● **What needs to be done**
Find every line of the records that has "regionali" and return it.

(Dataset records)
***
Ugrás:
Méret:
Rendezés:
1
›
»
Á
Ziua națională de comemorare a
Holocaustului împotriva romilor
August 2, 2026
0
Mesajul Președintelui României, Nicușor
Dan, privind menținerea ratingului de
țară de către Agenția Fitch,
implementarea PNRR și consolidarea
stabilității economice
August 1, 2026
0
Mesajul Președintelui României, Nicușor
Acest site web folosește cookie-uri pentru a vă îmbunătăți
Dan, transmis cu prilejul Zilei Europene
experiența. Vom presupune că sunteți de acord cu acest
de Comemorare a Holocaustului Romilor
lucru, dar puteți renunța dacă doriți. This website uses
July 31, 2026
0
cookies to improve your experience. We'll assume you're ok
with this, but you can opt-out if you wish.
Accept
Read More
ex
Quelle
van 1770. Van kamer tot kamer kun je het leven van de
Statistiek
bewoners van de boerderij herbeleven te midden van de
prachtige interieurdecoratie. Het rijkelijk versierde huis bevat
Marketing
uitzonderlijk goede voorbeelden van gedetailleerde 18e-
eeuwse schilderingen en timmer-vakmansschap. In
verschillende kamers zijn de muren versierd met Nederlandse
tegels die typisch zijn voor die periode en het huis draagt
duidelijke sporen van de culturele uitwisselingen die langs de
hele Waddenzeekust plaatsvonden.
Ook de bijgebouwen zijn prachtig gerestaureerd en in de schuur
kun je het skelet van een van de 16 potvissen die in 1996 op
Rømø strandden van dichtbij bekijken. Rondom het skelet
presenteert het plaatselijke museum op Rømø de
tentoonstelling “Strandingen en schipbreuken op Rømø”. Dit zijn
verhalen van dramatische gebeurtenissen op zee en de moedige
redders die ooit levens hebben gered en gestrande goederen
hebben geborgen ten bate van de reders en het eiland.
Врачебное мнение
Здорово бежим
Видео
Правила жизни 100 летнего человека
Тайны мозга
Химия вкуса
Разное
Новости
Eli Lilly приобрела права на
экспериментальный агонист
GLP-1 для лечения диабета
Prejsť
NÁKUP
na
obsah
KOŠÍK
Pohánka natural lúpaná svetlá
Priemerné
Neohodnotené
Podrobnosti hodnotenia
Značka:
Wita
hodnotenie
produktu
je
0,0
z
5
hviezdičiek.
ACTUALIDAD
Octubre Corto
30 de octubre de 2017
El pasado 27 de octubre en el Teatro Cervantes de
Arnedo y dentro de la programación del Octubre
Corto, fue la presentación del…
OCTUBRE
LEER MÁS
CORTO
***
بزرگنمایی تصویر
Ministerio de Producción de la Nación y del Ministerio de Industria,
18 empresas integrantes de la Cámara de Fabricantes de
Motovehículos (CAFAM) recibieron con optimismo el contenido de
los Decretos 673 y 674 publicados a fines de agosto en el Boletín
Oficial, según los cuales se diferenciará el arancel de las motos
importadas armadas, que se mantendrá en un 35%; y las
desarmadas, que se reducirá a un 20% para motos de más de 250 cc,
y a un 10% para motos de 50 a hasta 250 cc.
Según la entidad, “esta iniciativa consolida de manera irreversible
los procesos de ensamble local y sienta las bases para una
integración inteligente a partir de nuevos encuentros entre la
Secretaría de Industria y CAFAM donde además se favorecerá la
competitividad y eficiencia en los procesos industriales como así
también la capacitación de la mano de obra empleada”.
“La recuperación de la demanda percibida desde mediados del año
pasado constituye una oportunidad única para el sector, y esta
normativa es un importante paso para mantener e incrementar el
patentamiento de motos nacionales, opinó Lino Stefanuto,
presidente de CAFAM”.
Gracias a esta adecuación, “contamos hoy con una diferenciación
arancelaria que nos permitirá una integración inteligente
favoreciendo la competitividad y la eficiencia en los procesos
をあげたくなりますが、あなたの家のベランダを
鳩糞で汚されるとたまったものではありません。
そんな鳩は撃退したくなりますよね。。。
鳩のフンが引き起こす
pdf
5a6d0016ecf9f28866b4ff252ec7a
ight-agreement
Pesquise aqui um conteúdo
***
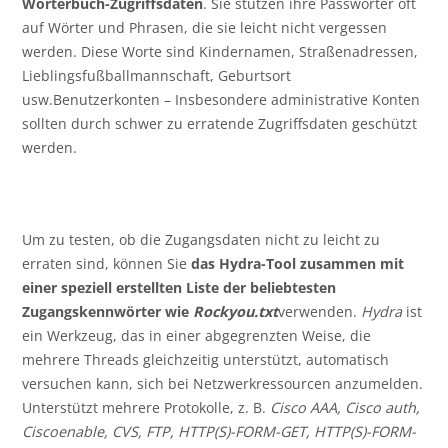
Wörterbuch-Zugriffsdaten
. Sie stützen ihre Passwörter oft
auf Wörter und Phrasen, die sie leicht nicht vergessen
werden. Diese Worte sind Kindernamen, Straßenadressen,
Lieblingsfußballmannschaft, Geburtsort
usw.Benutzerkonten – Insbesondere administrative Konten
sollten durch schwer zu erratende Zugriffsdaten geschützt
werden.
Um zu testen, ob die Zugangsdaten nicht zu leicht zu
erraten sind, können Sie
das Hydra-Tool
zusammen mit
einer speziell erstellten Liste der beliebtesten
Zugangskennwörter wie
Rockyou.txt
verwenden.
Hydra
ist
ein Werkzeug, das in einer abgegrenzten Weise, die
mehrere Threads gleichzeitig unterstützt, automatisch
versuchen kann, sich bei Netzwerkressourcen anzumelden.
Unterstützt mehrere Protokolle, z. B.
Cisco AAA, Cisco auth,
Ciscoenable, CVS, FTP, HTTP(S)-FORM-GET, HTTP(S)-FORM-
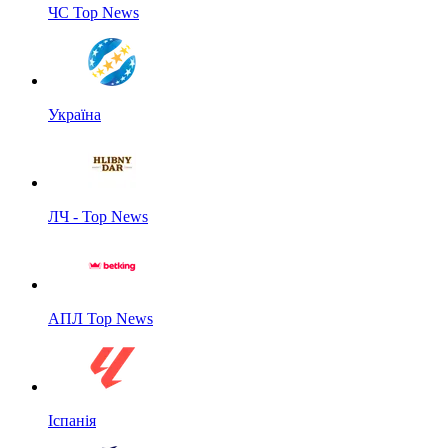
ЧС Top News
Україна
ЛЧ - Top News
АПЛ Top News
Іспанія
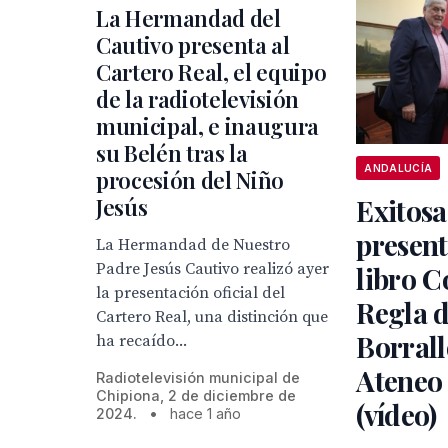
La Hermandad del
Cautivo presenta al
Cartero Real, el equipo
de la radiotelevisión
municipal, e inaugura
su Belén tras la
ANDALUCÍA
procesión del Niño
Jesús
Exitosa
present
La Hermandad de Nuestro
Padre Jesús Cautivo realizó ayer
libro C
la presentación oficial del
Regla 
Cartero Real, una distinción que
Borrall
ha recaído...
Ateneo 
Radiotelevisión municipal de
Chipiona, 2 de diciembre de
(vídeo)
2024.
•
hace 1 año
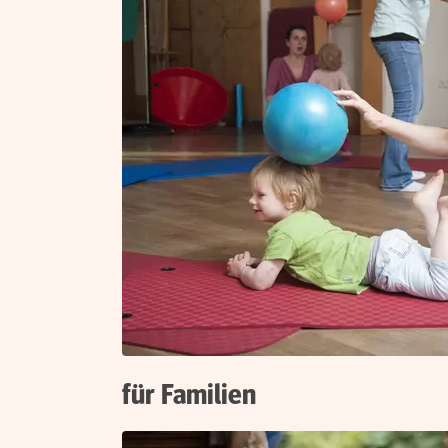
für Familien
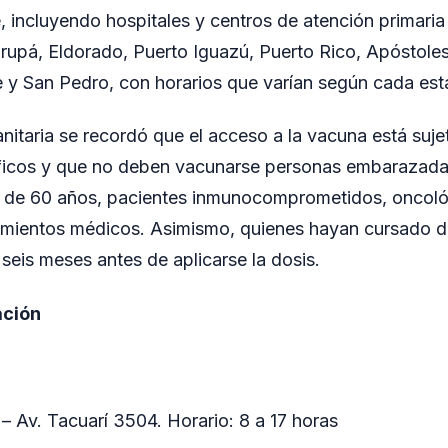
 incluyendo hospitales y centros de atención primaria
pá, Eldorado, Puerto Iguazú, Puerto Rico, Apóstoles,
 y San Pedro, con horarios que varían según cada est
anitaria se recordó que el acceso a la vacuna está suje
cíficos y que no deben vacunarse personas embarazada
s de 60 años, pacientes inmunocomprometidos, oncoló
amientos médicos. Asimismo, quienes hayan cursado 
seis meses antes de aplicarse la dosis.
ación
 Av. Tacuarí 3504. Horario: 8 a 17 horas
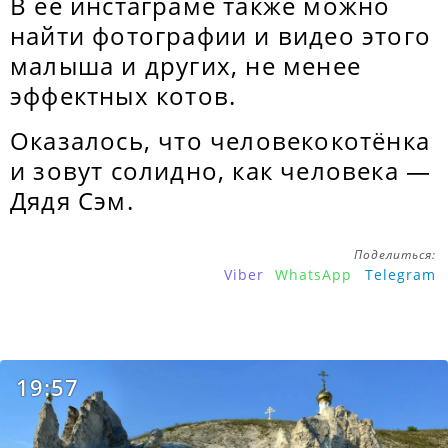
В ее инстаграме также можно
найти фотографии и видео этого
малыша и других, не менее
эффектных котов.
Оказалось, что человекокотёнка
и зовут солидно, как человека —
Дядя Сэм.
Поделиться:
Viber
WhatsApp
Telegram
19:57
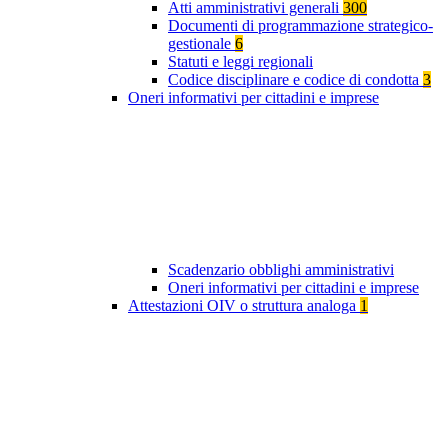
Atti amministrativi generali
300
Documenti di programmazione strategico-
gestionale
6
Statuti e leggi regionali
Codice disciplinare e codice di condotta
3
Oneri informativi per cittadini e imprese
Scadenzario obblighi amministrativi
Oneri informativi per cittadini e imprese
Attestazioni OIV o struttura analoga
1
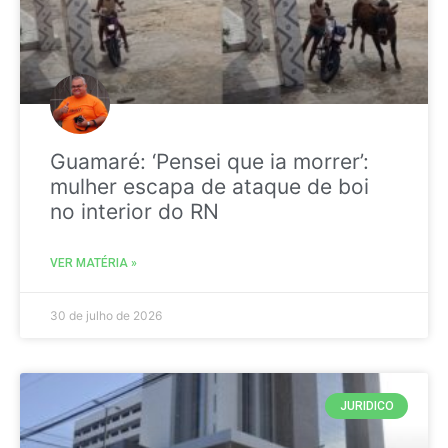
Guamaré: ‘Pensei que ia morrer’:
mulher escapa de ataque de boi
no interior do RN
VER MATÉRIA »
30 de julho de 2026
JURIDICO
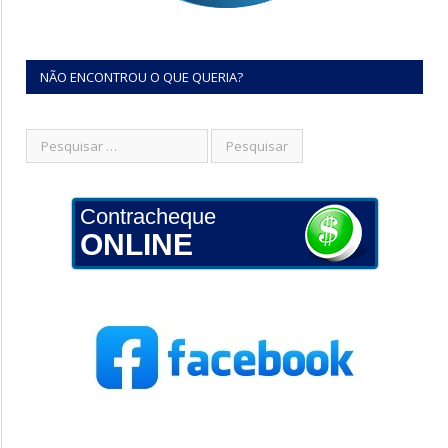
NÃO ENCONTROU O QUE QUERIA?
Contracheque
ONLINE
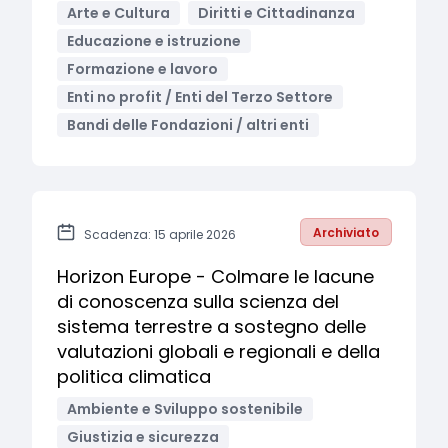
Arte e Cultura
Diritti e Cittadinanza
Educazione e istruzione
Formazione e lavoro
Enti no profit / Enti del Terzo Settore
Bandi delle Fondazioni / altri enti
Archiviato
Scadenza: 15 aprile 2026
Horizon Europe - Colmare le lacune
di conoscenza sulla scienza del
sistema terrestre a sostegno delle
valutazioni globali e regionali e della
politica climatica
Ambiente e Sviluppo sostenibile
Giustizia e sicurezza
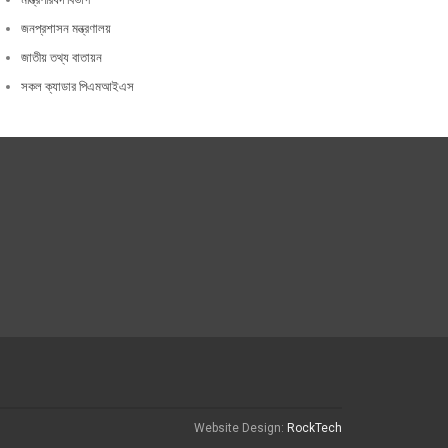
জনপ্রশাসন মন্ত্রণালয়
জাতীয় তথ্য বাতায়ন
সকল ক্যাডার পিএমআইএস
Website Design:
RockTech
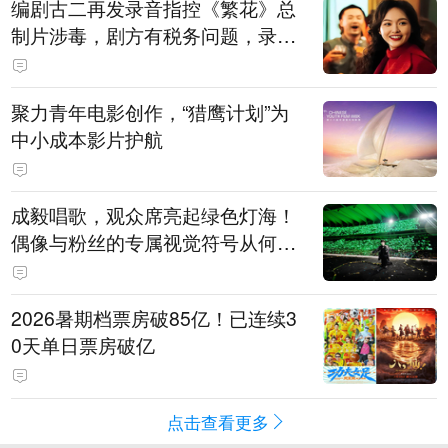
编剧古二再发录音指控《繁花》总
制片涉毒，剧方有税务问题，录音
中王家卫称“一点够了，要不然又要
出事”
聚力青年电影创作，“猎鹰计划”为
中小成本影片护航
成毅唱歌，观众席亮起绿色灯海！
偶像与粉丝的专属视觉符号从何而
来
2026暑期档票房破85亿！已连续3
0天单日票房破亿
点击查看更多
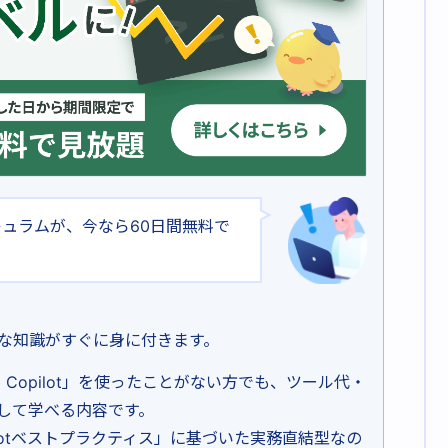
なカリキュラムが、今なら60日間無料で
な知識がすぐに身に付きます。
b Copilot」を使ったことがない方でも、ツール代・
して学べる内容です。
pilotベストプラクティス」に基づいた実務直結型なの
***
● **Response to the exercise**
Statuti e leggi regionali
valutazioni globali e regionali e della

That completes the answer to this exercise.